4. Conditions to Closing of the Holder. The Holder’s obligations at the Closing are subject to the fulfillment, on or prior to the applicable Closing Date, of all of the following conditions:
(a) Representations and Warranties. The representations and warranties made by the Company in Section 2 hereof, in each case except as modified by Schedule I, shall have been true and correct when made, and shall be true and correct in all material respects on the Closing Date.
(b) Governmental Approvals and Filings. Except for any notices required or permitted to be filed after the applicable Closing Date with certain federal and state securities commissions, the Company shall have obtained all governmental approvals required in connection with the lawful sale and issuance of the Shares.
(c) Legal Requirements. On the Closing Date, the Exchange, including the sale and issuance by the Company, and the purchase by the Holder, of the Shares shall be legally permitted by all laws and regulations to which the Holder and the Company are subject.
(d) Agreement and Shares. The Company shall have duly executed and delivered to the Holder (i) this Agreement, and (ii) the Shares.
5. Conditions to Obligations of the Company. The Company’s obligation to effectuate the Exchange and to issue and sell the Shares to the Holder at the Closing, is subject to the fulfillment, on or prior to the applicable Closing Date, of all of the following conditions:
(a) Representations and Warranties. The representations and warranties made by the Holder in Section 3 hereof shall be true and correct when made, and shall be true and correct on the Closing Date.
(b) Legal Requirements. On the Closing Date, the Exchange, including the issuance by the Company, and the receipt by the Holder, of the Shares shall be legally permitted by all laws and regulations to which the Holder and the Company are subject.
(c) Agreement, Note, Shares. The Holder shall have delivered to the Company the Note and shall have duly executed and delivered to the Company (i) this Agreement and (ii) an acceptance by the Holder of the Shares.
(a) Waivers; Amendments. Any provision of this Agreement may be amended, waived or modified only upon the written consent of the Company and the Holder.
(b) Governing Law. This Agreement and all actions arising out of or in connection with this Agreement shall be governed by and construed in accordance with the laws of the State of New York , without regard to the conflicts of law provisions of the State of New York or of any other state.
(c) Survival. The representations, warranties, covenants and agreements made herein shall survive the execution and delivery of this Agreement.
(d) Successors and Assigns. Subject to the restrictions on transfer described in Section 6(e) below, the rights and obligations of the Company and the Holder shall be binding upon and benefit the successors, assigns, heirs, administrators and transferees of the parties.
(e) Assignment. The rights, interests or obligations hereunder may not be assigned, by operation of law or otherwise, in whole or in part, by the Company without the prior written consent of the Holder. The rights, interests or obligations hereunder may not be assigned by the Holder without the prior written consent of the Company.

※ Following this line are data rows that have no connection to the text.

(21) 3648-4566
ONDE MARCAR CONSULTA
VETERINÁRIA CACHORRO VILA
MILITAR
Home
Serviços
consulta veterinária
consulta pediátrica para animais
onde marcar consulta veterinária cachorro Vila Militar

(f) Entire Agreement. This Agreement constitutes and contains the entire agreement and understanding between the Company and the Holder with respect to the subject matter hereof and supersede any and all prior and contemporaneous agreements, negotiations, correspondence, understandings and communications between or among the parties or any of their agents, representatives or affiliates, whether written or oral, respecting the subject matter hereof.

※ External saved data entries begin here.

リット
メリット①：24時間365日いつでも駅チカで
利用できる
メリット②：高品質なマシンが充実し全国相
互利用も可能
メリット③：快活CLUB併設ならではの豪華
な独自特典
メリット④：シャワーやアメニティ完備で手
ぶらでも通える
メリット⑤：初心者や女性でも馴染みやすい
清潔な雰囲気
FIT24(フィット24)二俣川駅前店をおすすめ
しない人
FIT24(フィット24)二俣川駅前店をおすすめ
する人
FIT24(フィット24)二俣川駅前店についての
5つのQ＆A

(g) Notices. All notices, demands, consents, or other communications hereunder shall be in writing and faxed, mailed or delivered to each party as follows: (i) if to the Holder, at the Holder’s address or facsimile number set forth on the signature page hereto, or at such other address as the Holder shall have furnished the Company in writing in accordance with this paragraph, or (ii) if to the Company, at such address or fax number set forth on the signature page hereto, or at such other address or facsimile number as the Company shall have furnished to the Holder in writing in accordance with this paragraph. All such communications will be deemed effectively given the earlier of (i) when received, (ii) when delivered personally, (iii) one business day after being delivered by facsimile (with receipt of appropriate confirmation), (iv) one business day after being deposited with an overnight courier service of recognized standing, or (v) four days after being deposited in the U.S. mail, first class with postage prepaid.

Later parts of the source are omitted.